## RECORDS FOR THIS EXERCISE:
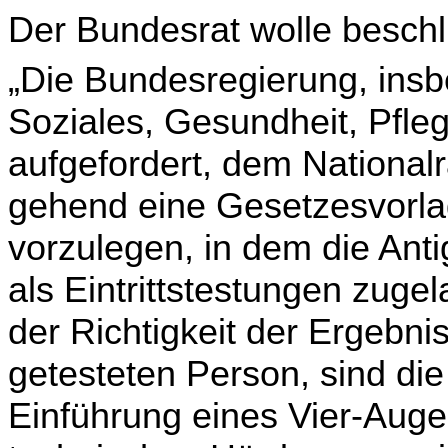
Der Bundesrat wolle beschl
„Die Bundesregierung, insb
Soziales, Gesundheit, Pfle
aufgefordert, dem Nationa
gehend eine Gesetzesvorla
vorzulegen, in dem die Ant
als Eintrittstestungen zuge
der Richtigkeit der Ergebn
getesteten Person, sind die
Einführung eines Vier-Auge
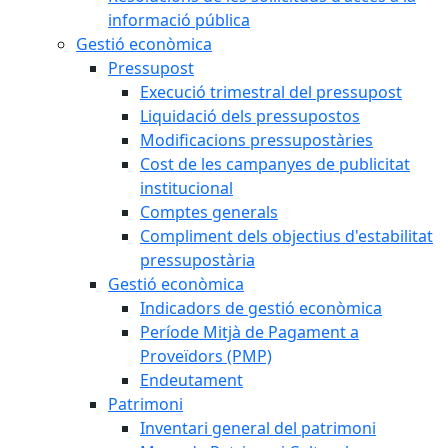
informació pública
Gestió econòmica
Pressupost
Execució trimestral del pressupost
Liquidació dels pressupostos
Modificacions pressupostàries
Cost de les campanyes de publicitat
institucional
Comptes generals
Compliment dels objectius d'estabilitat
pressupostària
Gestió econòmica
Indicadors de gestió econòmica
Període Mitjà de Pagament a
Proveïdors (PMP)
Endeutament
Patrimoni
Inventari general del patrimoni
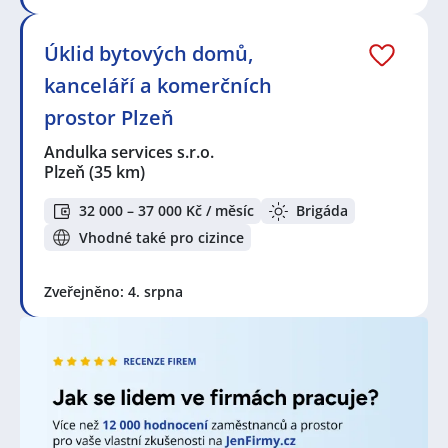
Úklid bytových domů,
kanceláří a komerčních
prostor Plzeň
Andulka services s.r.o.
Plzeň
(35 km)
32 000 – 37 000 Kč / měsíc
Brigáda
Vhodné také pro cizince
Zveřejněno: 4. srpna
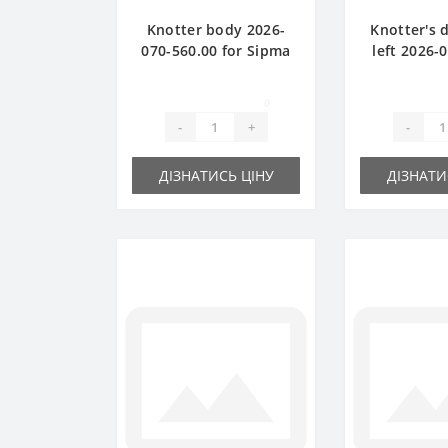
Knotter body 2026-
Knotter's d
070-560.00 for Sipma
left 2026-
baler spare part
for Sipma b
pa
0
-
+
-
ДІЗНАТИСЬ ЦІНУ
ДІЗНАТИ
...
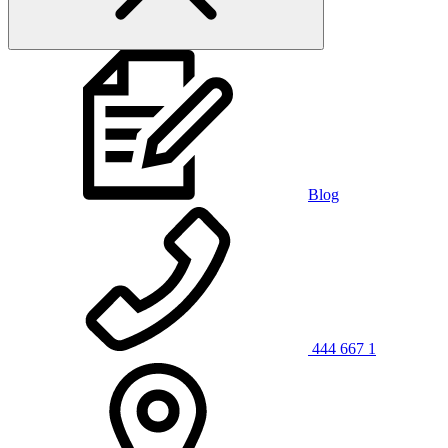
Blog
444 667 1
==
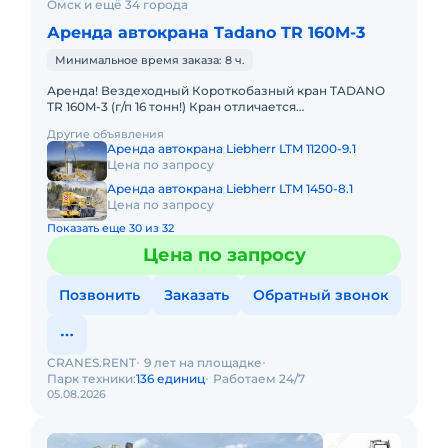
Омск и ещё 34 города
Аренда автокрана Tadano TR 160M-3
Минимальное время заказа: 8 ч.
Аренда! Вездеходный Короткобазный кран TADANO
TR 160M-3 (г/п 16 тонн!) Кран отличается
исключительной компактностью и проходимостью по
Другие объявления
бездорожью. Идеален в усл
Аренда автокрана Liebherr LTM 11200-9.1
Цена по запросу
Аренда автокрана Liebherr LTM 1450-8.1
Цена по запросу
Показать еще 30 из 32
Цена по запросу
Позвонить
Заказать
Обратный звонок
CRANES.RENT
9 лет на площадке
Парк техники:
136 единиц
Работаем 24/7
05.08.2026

## THE PROBLEM:
Within the entries above, how many lines hold the string "автокрана"? State the number with no other words.

## EXPECTED ANSWER:
3